Repeat the data exactly. Pictures stay out.

[Dataset entries]
━━━━

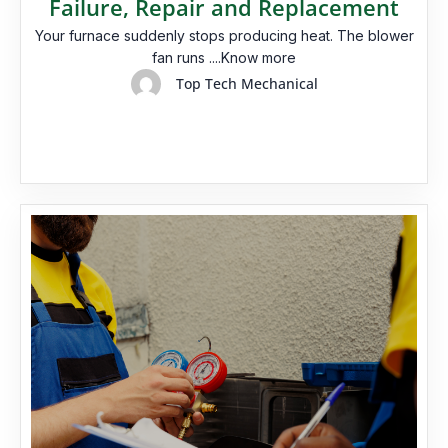
Failure, Repair and Replacement
Your furnace suddenly stops producing heat. The blower
fan runs ....Know more
Top Tech Mechanical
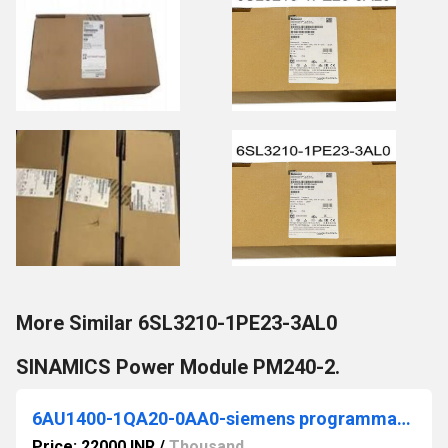
More Similar 6SL3210-1PE23-3AL0
SINAMICS Power Module PM240-2.
6AU1400-1QA20-0AA0-siemens programmable logic controller
Price: 22000 INR
/
Thousand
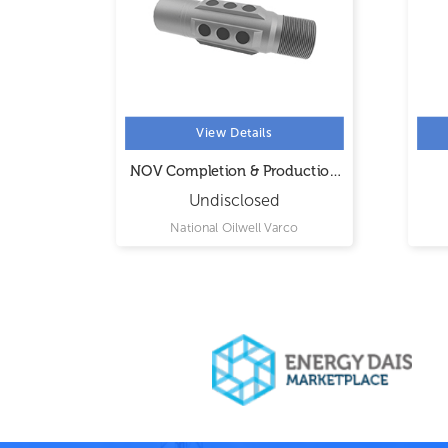
View Details
ons
NOV Completion & Production
Solutions
Undisclosed
ional
National Oilwell Varco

━━━━

(YOUR SOLUTION)
Failure, Repair and Replacement
Your furnace suddenly stops producing heat. The blower
fan runs ....Know more
Top Tech Mechanical
More Similar 6SL3210-1PE23-3AL0
SINAMICS Power Module PM240-2.
6AU1400-1QA20-0AA0-siemens programmable logic controller
Price: 22000 INR
/
Thousand
View Details
ons
NOV Completion & Production
Solutions
Undisclosed
ional
National Oilwell Varco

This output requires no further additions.